» **DESCRIPTION OF THE TASK**
Your task is to copy every line of the entries that contains "July".
(RECORDS FOR THIS TASK begins)
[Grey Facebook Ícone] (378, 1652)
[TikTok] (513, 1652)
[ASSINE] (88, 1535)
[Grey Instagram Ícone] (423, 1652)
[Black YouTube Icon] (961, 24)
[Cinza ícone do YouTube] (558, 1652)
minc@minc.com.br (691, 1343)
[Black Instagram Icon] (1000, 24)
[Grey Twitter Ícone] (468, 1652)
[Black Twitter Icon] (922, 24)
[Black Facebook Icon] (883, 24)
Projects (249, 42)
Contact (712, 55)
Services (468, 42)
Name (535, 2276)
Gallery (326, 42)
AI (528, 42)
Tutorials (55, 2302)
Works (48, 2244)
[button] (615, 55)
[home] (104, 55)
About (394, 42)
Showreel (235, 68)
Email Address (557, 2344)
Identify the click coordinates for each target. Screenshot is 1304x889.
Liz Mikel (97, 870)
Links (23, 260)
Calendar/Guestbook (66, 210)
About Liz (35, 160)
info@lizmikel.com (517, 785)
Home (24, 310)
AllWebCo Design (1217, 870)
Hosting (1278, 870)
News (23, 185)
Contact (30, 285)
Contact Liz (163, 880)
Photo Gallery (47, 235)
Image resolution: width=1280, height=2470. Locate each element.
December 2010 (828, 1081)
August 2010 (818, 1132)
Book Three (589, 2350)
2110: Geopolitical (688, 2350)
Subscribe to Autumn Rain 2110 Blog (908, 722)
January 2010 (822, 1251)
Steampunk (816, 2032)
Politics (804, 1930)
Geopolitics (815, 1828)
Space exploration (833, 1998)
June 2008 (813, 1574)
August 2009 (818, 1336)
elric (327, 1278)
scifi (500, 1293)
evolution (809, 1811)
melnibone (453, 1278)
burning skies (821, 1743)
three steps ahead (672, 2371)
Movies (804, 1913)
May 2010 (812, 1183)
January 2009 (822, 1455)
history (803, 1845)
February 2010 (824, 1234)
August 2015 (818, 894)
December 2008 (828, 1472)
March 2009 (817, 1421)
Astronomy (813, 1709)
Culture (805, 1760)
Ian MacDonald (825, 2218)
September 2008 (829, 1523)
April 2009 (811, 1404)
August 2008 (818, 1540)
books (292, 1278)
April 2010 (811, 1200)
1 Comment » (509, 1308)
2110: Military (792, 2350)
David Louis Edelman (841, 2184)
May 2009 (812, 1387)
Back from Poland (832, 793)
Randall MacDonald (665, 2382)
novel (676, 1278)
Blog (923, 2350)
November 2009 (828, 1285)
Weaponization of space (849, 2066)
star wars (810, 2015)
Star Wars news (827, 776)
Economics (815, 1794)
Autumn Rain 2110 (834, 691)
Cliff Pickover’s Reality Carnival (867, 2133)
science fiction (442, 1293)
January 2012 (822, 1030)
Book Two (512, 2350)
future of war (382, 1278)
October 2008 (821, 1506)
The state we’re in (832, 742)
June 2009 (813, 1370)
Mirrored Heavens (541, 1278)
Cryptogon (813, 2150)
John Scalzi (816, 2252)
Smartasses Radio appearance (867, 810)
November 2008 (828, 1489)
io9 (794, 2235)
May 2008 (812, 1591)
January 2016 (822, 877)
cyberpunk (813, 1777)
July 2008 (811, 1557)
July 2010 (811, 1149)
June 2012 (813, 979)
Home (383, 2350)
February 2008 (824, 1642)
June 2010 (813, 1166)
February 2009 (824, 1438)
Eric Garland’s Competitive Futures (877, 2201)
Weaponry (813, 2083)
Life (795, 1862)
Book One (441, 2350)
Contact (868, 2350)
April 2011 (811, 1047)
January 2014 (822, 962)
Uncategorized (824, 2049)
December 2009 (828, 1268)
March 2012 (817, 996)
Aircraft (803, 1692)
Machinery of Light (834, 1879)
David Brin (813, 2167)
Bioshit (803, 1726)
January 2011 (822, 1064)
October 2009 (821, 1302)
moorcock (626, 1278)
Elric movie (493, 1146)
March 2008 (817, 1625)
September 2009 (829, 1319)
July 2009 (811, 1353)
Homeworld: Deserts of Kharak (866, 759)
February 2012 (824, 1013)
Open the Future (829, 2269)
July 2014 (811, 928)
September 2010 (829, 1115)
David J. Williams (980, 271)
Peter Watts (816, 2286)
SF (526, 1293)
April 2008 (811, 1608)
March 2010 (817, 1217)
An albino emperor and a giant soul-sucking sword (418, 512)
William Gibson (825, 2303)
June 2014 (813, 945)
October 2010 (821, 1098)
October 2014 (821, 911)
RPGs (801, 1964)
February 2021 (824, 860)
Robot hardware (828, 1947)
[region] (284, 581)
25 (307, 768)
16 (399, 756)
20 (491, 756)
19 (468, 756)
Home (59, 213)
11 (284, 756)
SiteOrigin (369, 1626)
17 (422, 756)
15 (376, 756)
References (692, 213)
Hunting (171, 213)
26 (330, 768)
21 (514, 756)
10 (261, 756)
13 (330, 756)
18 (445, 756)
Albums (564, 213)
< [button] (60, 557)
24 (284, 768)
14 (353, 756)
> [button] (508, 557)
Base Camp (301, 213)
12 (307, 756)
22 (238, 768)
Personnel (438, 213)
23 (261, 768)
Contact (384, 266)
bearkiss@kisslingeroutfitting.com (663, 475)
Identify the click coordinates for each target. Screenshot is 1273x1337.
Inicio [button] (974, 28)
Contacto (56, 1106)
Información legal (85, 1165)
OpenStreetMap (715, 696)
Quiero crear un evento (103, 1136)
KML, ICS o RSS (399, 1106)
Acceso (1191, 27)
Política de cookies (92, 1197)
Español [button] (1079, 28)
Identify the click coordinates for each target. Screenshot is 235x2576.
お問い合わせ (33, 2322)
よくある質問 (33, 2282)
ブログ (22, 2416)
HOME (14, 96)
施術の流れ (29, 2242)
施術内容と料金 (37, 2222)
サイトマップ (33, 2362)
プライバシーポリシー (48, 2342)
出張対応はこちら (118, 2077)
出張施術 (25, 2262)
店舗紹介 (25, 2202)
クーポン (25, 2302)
(RECORDS FOR THIS TASK ends)
» **ANSWER TO THIS PROBLEM**
July 2008 (811, 1557)
July 2010 (811, 1149)
July 2009 (811, 1353)
July 2014 (811, 928)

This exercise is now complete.